Workshop
[Delivered at joint 8th International Conference on ESP in Asia and 3rd International Symposium on Innovative Teaching and Research in ESP, UEC, Tokyo. August 21, 2016]
In presentations, particularly during conference presentation Q&A, sci-tech EAP learners often prove unable to distil the underlying intentions of their research design or to identify the argument(s) surrounding their claim and the generalizability of their results.
These EAP learners usually have little training in rhetorical orchestration, especially since their research papers are built on the IMRAD structure, a rather poor metaphor for argument. As a result, these learners find spontaneous oral explanation and argument summarization difficult.
This workshop introduces the operation of a structured, low-text approach which has produced consistent, rapid development of the foundation target skills (argument analysis, argument construction) in classroom application (masters and PhD level). The key tool in this approach is the cross-platform freeware CmapTools, now widely adopted in science education. CmapTools automatically generates Novakian maps (maps in which each link is articulated by a relation phrase). Learners find these maps easy to evaluate in terms of correctness of relations and shockingly accessible in terms of structure of information.

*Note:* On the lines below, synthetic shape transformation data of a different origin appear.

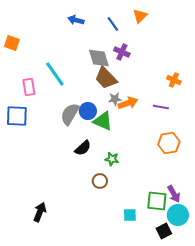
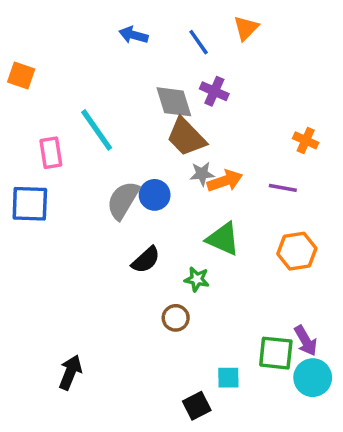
green triangle: (103, 121) -> (223, 239), moved
black square: (164, 231) -> (197, 406), moved

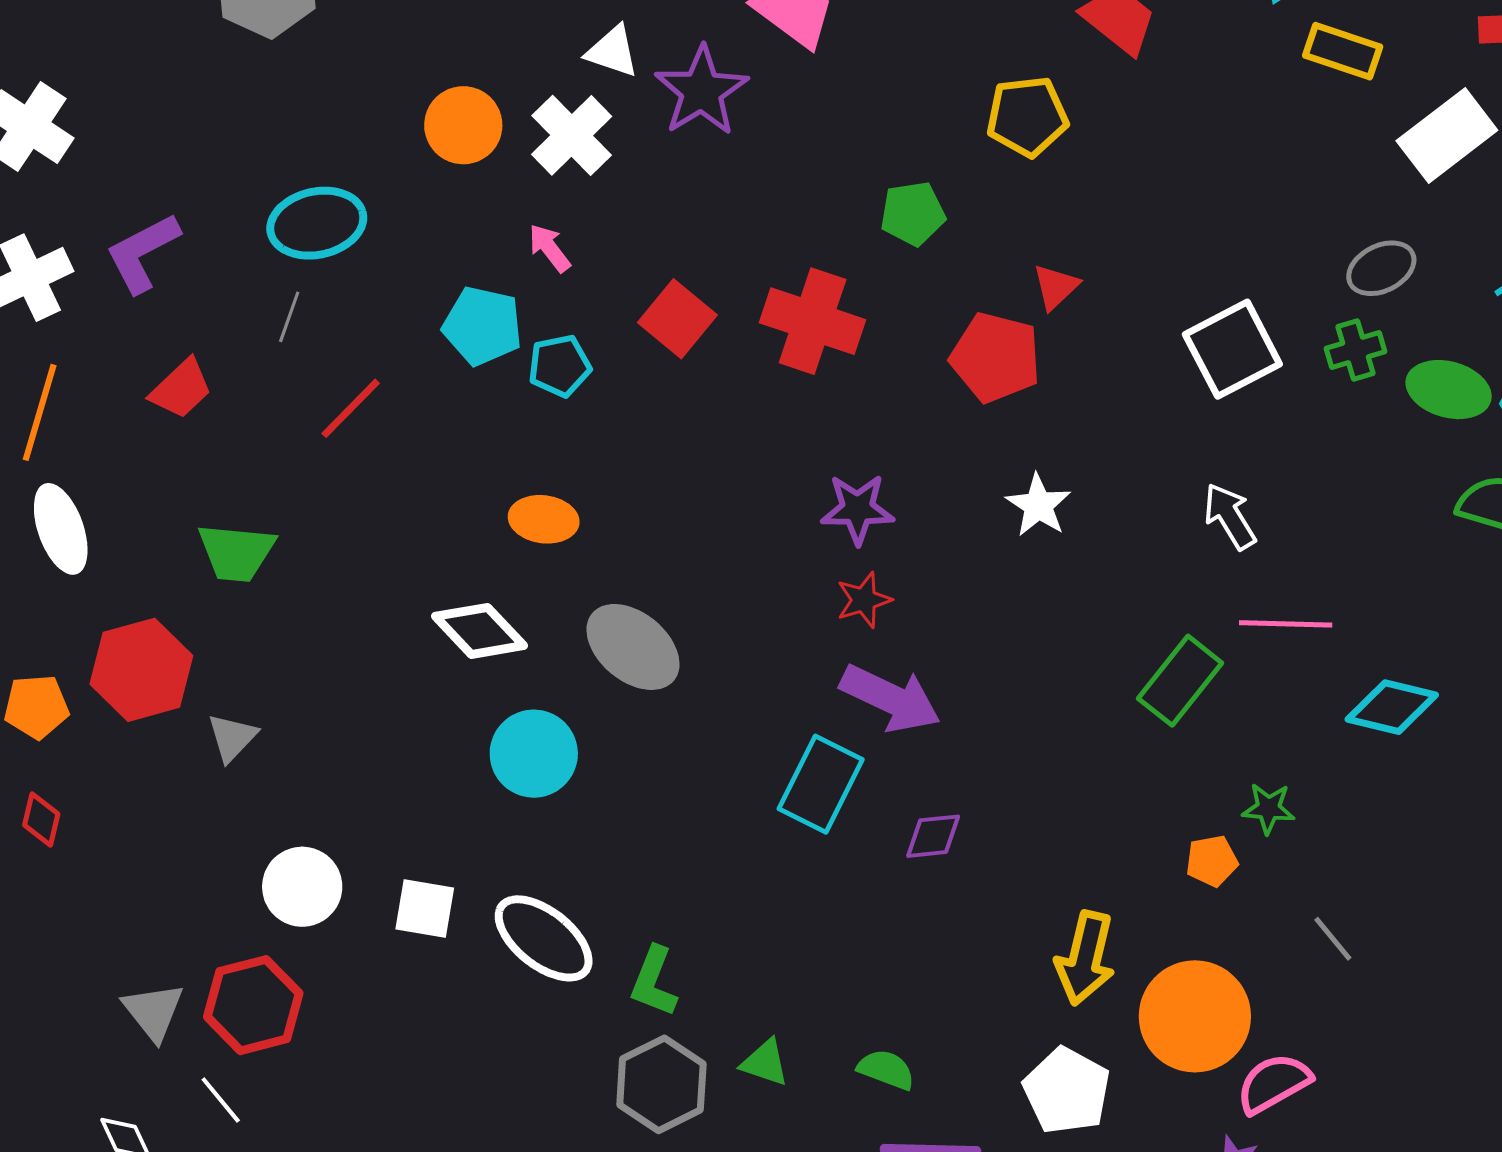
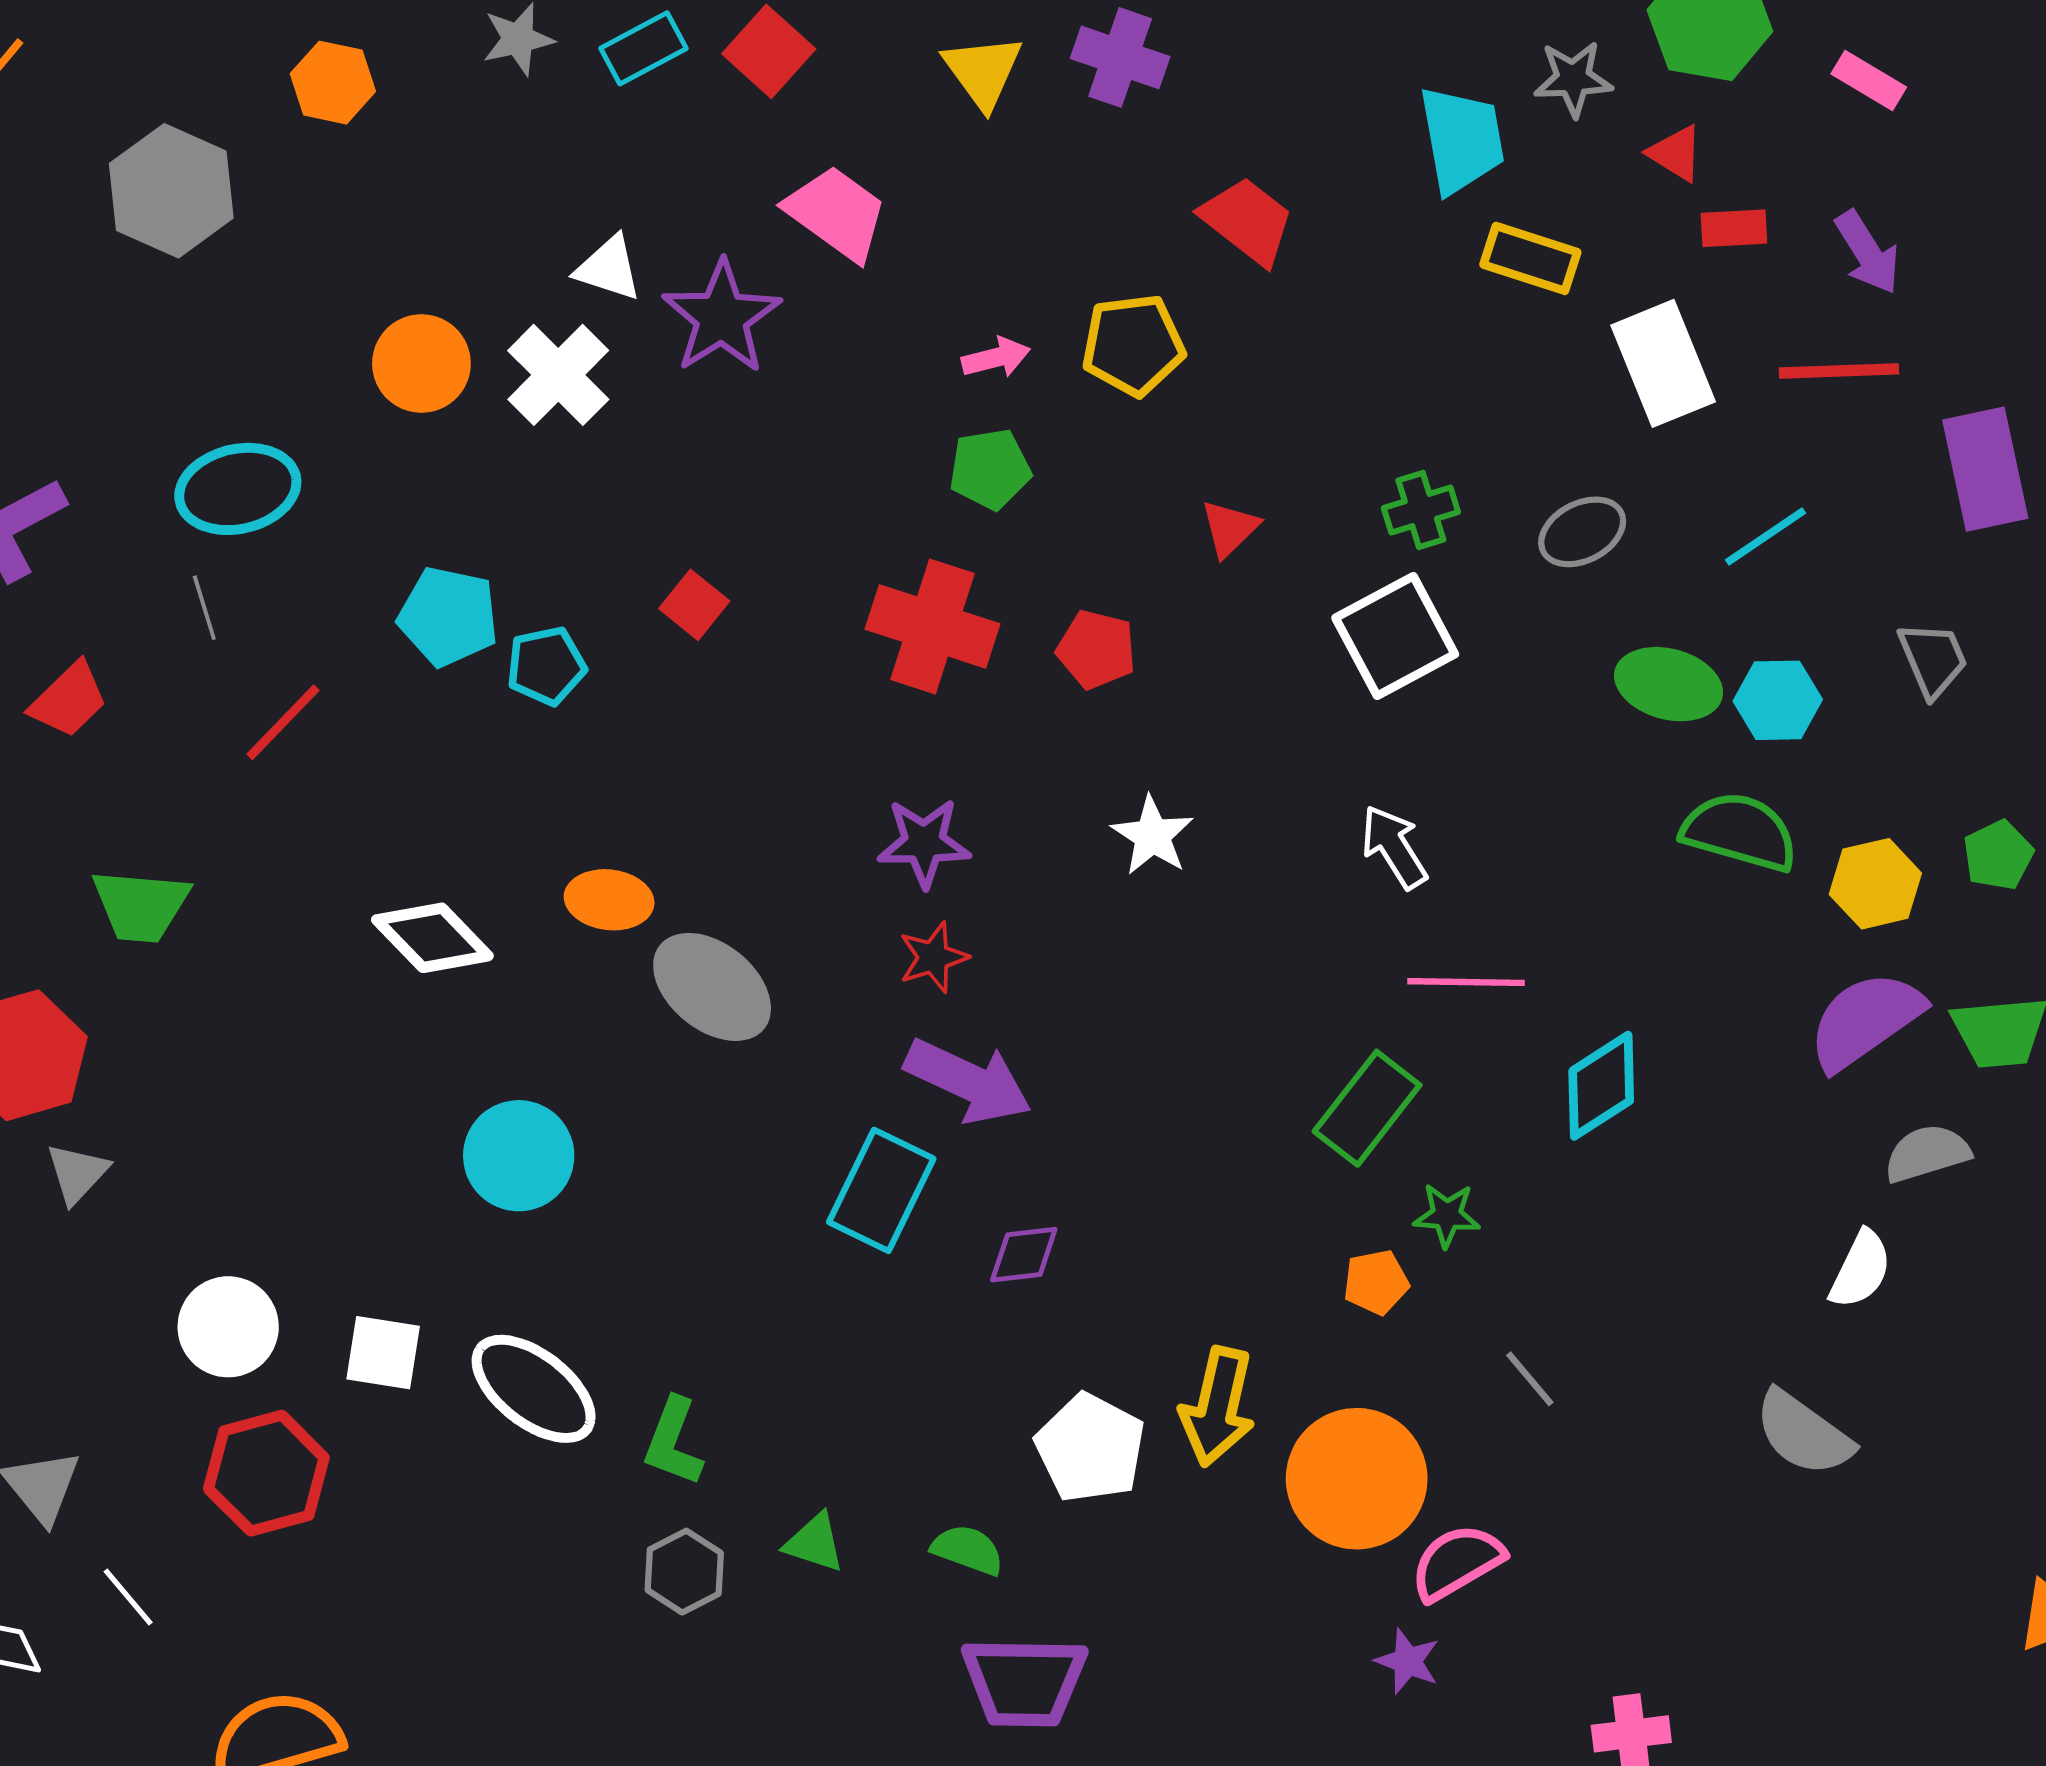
white rectangle: (1447, 135) -> (1663, 363), turned -74
pink arrow: (550, 248) -> (996, 358), moved, turned 114
red triangle: (1056, 287) -> (1230, 528), moved
gray line: (289, 317) -> (204, 608), turned -36
red square: (677, 319) -> (694, 605), size x0.7
red cross: (813, 321) -> (933, 626), moved
green cross: (1355, 350) -> (1421, 510), moved
red pentagon: (996, 357) -> (1096, 649), size x0.7
orange ellipse: (544, 519) -> (609, 900), moved
white diamond: (480, 631) -> (432, 938), moved
gray ellipse: (633, 647) -> (712, 987), moved
green rectangle: (1180, 681) -> (1367, 1108), moved
cyan diamond: (1392, 707) -> (1601, 1086), turned -46
gray triangle: (232, 737) -> (77, 1173), moved
red hexagon: (253, 1005) -> (266, 1473), moved
gray hexagon: (661, 1084) -> (684, 1572), size x0.7
white pentagon: (1067, 1091) -> (1090, 1448), moved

This workshop begins with an overview of current styles of concept visualization (and their attendant syntax and information structures) so as to give participants a broad practical overview of mapping practice today. Participants will then be introduced to the use of CmapTools, and will take part in guided model task performance.
The workshop activities will be low-tech (post-its and marker pens) to maximize accessibility.
However, participants who would like to 'lean in' on this skill set are encouraged to download Cmap Tools to their laptops (Mac, Win or Linux) or iPads, familiarize themselves with the basic functions of the software (takes about 15 minutes), and show up equipped for bigger-curve learning.